Lipinski Matthew O, Siemens D Robert, Groome Patti A
Division of Cancer Care and Epidemiology, Cancer Research Institute; and the Department of Community Health and Epidemiology, Queen's University, Kingston, ON;
Can Urol Assoc J. 2013 Nov-Dec;7(11-12):E732-9. doi: 10.5489/cuaj.372.
The ambivalent results of recent large randomized prostate cancer studies have added a significant layer of uncertainty for clinicians and patients contemplating investigation of early disease. This uncertainty and lack of prescriptive recommendations from professional organizations has led to significant variation in practice in North America. The purpose of this study was to determine the extent of variation in biopsy recommendations by urologists and to discern factors predictive for these recommendations.
An anonymous, cross-sectional, self-report questionnaire was sent to all active members of the Canadian Urological Association practicing in Ontario. The survey consisted of demographic data and 10 closed-ended questions designed to capture biopsy preferences in ambiguous clinical situations. Respondent preferences for recommending a prostate biopsy were compared to a guideline-informed study standard. Descriptive and correlative statistics were used to analyze the responses.

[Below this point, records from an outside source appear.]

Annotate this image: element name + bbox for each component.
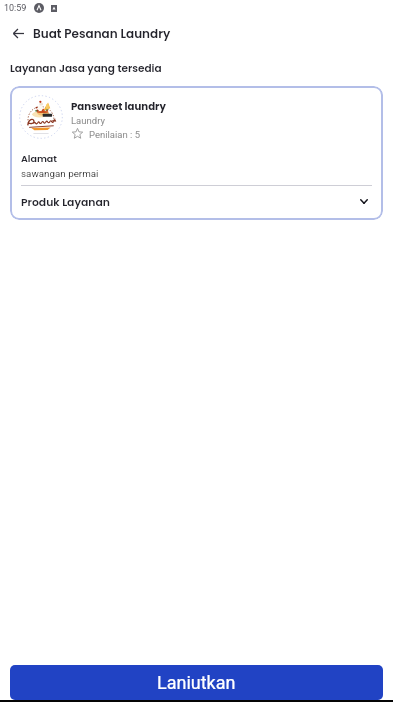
button[interactable]: Produk Layanan (10, 186, 383, 219)
staticText: Produk Layanan (21, 195, 110, 210)
staticText: sawangan permai (21, 168, 99, 179)
staticText: Laundry (71, 115, 105, 126)
staticText: Penilaian : 5 (89, 129, 141, 140)
staticText: 10:59 (4, 3, 27, 14)
staticText: Pansweet laundry (71, 99, 166, 113)
staticText: Layanan Jasa yang tersedia (10, 61, 162, 76)
staticText: Buat Pesanan Laundry (33, 25, 171, 42)
staticText: Alamat (21, 152, 57, 165)
button[interactable]: Pansweet laundry (10, 86, 383, 220)
button[interactable]: Back (5, 20, 31, 46)
staticText: Laniutkan (157, 672, 236, 693)
button[interactable]: Laniutkan (10, 665, 383, 700)
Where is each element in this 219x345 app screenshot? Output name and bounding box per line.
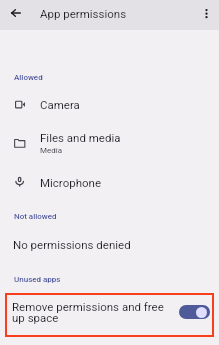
staticText: Microphone bbox=[40, 176, 101, 189]
staticText: Camera bbox=[40, 98, 80, 111]
staticText: Media bbox=[40, 146, 63, 155]
button[interactable]: Remove permissions and free up space bbox=[7, 295, 212, 335]
staticText: No permissions denied bbox=[13, 238, 131, 251]
staticText: Remove permissions and free up space bbox=[12, 300, 164, 325]
button[interactable]: More options bbox=[189, 0, 219, 30]
button[interactable]: Files and media bbox=[0, 128, 219, 156]
staticText: App permissions bbox=[40, 7, 127, 20]
staticText: Not allowed bbox=[14, 212, 57, 221]
staticText: Files and media bbox=[40, 131, 121, 144]
staticText: Allowed bbox=[14, 73, 43, 82]
button[interactable]: Camera bbox=[0, 96, 219, 114]
button[interactable]: Navigate up bbox=[0, 0, 30, 30]
staticText: Unused apps bbox=[14, 275, 61, 284]
button[interactable]: Microphone bbox=[0, 173, 219, 191]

The response rate to the survey was 74%. The responses showed considerable variability in recommendations for or against biopsy. While most of the urologists concurred with the research team's study standard recommendations, only 4 scenarios had over 80% concurrence and 1 scenario, which centered on the utility of free PSA, had only had 42% concurrence. None of the respondent's descriptors were associated with trends to recommend biopsy other than the number of biopsies performed per year (p = 0.04).
This self-report survey investigating prostate biopsy thresholds identifies considerable variation in practicing urologists in Ontario. The drivers of biopsy recommendations in these relatively ambiguous clinical situations appeared to be age, suspicious rectal examinations, and total PSA.

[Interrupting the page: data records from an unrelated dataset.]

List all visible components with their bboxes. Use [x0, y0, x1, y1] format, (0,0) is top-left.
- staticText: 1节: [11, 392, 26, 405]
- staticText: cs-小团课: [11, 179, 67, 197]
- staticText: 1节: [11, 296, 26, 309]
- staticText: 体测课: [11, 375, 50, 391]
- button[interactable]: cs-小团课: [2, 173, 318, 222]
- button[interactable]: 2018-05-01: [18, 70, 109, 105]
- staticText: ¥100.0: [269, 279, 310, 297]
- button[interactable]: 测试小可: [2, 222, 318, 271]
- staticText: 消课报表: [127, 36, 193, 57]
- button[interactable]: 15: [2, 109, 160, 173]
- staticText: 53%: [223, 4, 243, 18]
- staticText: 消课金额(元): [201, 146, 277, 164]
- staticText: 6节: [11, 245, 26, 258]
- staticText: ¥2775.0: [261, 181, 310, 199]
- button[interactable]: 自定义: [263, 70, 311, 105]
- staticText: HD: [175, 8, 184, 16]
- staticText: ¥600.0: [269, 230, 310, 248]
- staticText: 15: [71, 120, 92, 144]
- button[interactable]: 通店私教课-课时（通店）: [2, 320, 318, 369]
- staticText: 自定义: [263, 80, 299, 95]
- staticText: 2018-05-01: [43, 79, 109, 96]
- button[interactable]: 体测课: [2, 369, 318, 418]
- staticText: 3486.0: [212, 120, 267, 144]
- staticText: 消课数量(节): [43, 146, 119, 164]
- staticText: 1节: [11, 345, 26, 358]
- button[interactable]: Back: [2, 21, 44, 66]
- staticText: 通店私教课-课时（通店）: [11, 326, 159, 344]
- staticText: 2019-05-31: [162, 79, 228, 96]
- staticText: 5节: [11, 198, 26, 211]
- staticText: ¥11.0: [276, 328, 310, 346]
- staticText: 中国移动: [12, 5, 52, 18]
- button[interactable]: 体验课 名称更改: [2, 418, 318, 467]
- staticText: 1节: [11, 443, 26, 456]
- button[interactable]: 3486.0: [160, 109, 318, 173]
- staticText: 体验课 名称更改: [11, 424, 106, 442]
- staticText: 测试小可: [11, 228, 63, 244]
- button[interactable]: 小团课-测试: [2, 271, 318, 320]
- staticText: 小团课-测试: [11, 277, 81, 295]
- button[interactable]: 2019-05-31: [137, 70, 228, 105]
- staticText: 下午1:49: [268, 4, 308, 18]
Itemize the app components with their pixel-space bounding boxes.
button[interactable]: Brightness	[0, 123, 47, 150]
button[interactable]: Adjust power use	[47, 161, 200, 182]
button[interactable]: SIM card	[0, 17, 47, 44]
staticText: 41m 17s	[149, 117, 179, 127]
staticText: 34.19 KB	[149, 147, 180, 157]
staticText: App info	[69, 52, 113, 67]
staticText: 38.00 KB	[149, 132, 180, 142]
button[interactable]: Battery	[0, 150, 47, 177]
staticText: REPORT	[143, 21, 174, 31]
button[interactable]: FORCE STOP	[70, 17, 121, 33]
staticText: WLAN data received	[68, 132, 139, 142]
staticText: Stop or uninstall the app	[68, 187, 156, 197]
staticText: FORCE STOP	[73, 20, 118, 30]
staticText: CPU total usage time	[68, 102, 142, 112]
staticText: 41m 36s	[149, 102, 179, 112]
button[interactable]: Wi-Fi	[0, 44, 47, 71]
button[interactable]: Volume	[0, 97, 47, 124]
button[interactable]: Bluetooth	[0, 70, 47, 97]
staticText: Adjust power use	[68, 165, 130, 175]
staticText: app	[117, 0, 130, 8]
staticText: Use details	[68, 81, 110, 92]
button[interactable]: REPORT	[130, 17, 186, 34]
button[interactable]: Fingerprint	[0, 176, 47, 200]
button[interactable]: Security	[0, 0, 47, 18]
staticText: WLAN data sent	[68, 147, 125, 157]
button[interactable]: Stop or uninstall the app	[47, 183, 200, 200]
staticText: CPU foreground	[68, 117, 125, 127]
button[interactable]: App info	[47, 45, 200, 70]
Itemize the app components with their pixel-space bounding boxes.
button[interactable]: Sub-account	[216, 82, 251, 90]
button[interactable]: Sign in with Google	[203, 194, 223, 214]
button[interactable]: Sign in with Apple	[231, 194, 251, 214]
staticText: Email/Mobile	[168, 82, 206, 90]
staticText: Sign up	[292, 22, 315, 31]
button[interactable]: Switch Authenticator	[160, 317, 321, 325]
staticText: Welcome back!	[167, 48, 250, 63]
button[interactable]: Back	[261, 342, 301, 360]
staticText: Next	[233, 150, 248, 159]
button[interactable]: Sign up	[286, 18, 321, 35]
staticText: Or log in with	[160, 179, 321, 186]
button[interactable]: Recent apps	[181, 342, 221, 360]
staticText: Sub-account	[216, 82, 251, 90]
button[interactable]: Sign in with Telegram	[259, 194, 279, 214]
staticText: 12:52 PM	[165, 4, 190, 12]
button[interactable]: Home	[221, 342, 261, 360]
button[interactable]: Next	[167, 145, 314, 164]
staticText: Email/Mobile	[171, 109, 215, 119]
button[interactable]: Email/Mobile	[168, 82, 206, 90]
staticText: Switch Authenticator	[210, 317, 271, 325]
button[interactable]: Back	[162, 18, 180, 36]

近期大型前列腺癌随机研究结果矛盾,给考虑早期疾病检查的临床医生和患者增添了显著的不确定性。这种不确定性以及专业组织缺乏规范性建议,导致北美地区的临床实践存在显著差异。本研究旨在确定泌尿外科医生活检建议的差异程度,并找出这些建议的预测因素。
向安大略省所有活跃的加拿大泌尿外科协会成员发送了一份匿名的横断面自填式问卷。该调查包括人口统计学数据和10个封闭式问题,旨在了解在不明确临床情况下的活检偏好。将受访者推荐前列腺活检的偏好与基于指南的研究标准进行比较。采用描述性和相关性统计分析这些回答。
调查的回复率为74%。回答显示,在活检建议方面存在相当大的差异。虽然大多数泌尿外科医生同意研究团队的研究标准建议,但只有4种情况的同意率超过80%,而以游离前列腺特异抗原效用为中心的1种情况,同意率仅为42%。除了每年进行的活检数量外(p = 0.04),受访者的描述因素均与推荐活检的趋势无关。
这项调查前列腺活检阈值的自填式调查发现,安大略省执业泌尿外科医生的做法存在相当大的差异。在这些相对不明确的临床情况下,活检建议的驱动因素似乎是年龄、直肠指检可疑以及总前列腺特异抗原。